Unreliable allergy testing puts lives at risk
Key Takeaways
Commercial fish extracts are often used in skin-prick testing (SPT) for diagnosing fish allergy—but they are insufficient for reliable testing and may be jeopardizing lives, according to the results of a recent Australian study published in Allergy.
“We urgently need reliable tools to diagnose fish allergy, a serious and often life-threatening immune disease. Current tests can be falsely negative, putting lives at risk,” said lead author and PhD candidate Thimo Ruethers, Australian Institute for Tropical Health and Medicine (AITHM), and Molecular Allergy Research Laboratory, College of Public Health, Medical, and Veterinary Sciences, James Cook University (JCU), Townsville, Queensland, Australia.

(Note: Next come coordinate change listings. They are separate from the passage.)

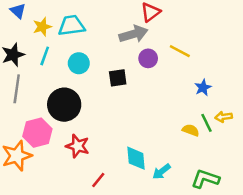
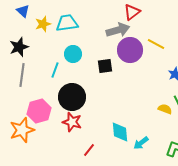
cyan line: (45, 56) -> (55, 70), moved
purple circle: (148, 58) -> (130, 50), size x1.6
black circle: (64, 105) -> (72, 97), moved

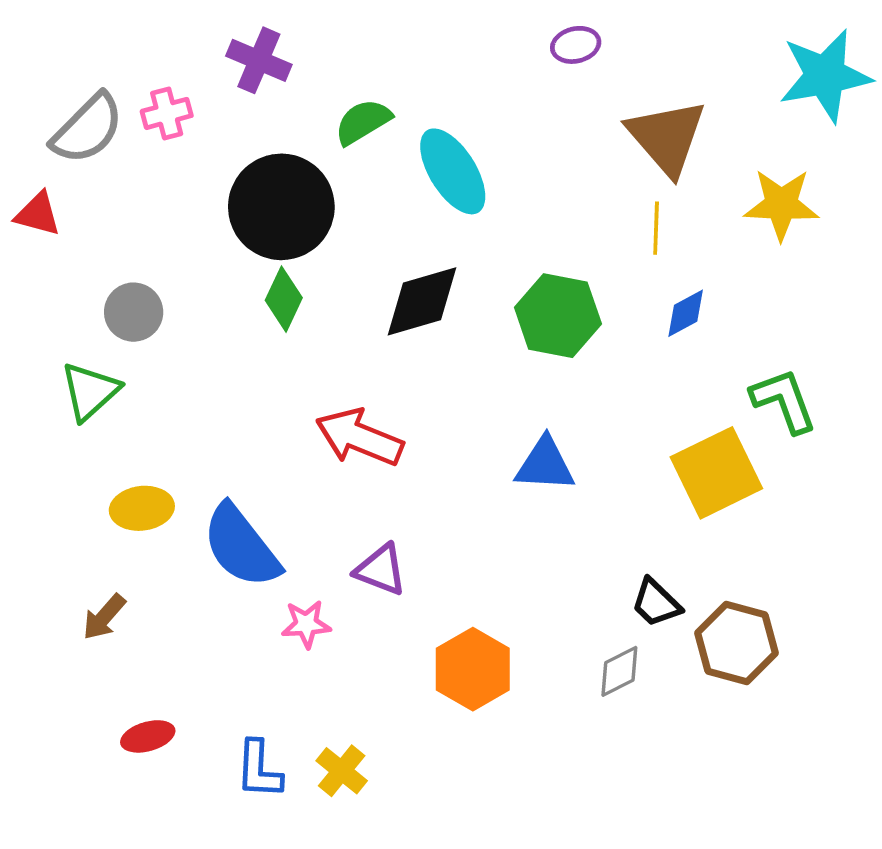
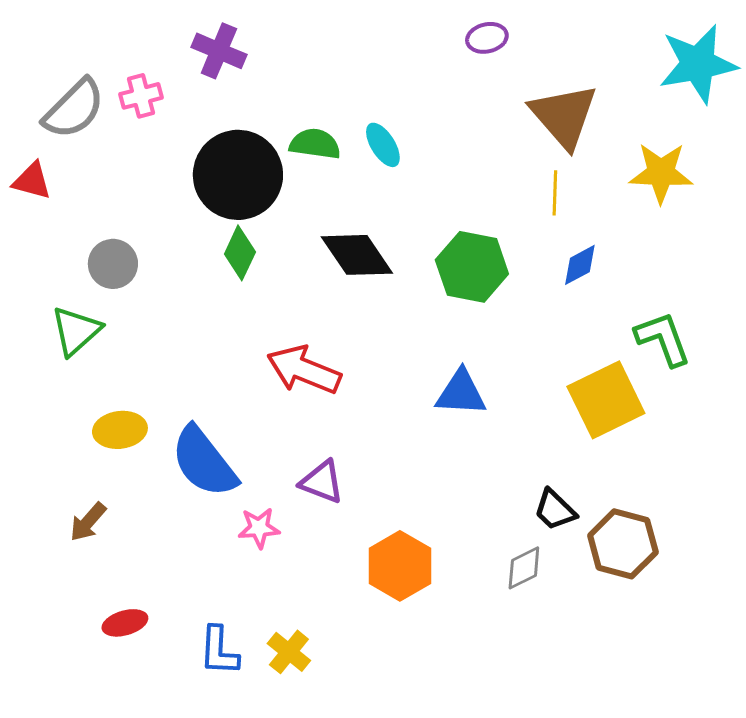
green semicircle: (363, 122) -> (315, 144), moved, turned 39
cyan ellipse: (453, 171) -> (383, 145), size x0.6
black diamond: (422, 301) -> (357, 255), turned 72

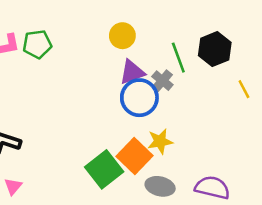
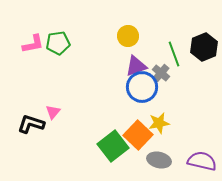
pink triangle: (13, 186) -> (53, 112), moved

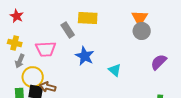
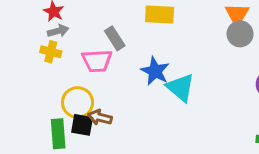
gray rectangle: (68, 30) -> (115, 38), moved
gray arrow: (20, 61) -> (58, 31), moved, turned -128
cyan triangle: (115, 70) -> (180, 88), moved, size x1.5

Fish allergy is serious business, affecting up to 3% of the general population and up to 8% of fish-processing workers. Although rare, this food allergy can result in life-threatening anaphylaxis.
Over 1,000 species of fish are consumed globally. However, only 30 commercial fish extracts (largely European species) are available for SPT, which may leave some allergen-sensitive populations vulnerable. This gap in available fish extracts, coupled with the lack of regulatory standardization of protein and allergen content, has called into question the integrity of SPT results.
“There are no regulations requiring the standardization of commercial preparations for skin-prick testing, while improved preparations are pricey and often impossible to get,” said senior author Andreas L. Lopata, PhD, professor, AITHM, and Molecular Allergy Research Laboratory, College of Public Health, Medical, and Veterinary Sciences, JCU.
For this study, the researchers assessed protein and allergen concentrations from commercial fish extracts using serum from fish-allergic patients. Specifically, they examined 26 commercial SPT fish extracts from five different manufacturers—representing 11 fish families or groups, including mixed species. Biochemical and immunological analysis of complete protein and allergen content was determined via immunoblotting and advanced mass spectrometric analysis.
The investigators aimed to be as robust as possible in their analysis, and sought out allergens including parvalbumin, tropomyosin, aldolase, and collagen. They also examined molecular IgE reactivity using serum from 16 fish-allergic children hailing from the Southern hemisphere. These children were mostly allergic to cod, tuna, and salmon.
In all, high variability in the protein and allergen content appeared to plague fish SPT extracts, thus floundering their accuracy.
“We found the amount of allergens present varied greatly, and in some preparations major fish allergens could not be detected. This means many skin prick tests that show a person being tested is not allergic to fish may be wrong,” said Ruethers.
Total protein concentrations among the 26 fish extracts varied by up to 17-fold, from the lowest in flounder-2 (0.17 mg/mL) to the highest in tuna-1 (2.94 mg/mL). Parvalbumin, a major fish allergen, was not detected by immunoblotting in 6 of 26 extracts. Five known fish allergens were detected by mass spectrometry in 7 of 12 extracts.
With respect to cod and tuna, nearly 70% of patients exhibited the strongest IgE reactivity to collagen, tropomyosin, aldolase A, or β-enolase, but not parvalbumin. Although parvalbumin accounts for 70% to 95% of allergic fish reactions, 9 of 16 fish-allergic study participants also demonstrated strong reactivity to collagen, suggesting the importance of additional fish allergens among the various fish species.
“Many commercial fish extracts contain insufficient amounts of allergens such as parvalbumin and collagen, resulting in low IgE reactivity and limited suitability for reliable in vivo allergy testing,” concluded the authors. “We recommend either standardization and regulation of protein concentration and profiles in commercial allergen extracts or the use of improved in vitro diagnostics implementing a large variety of fish species and purified allergens.”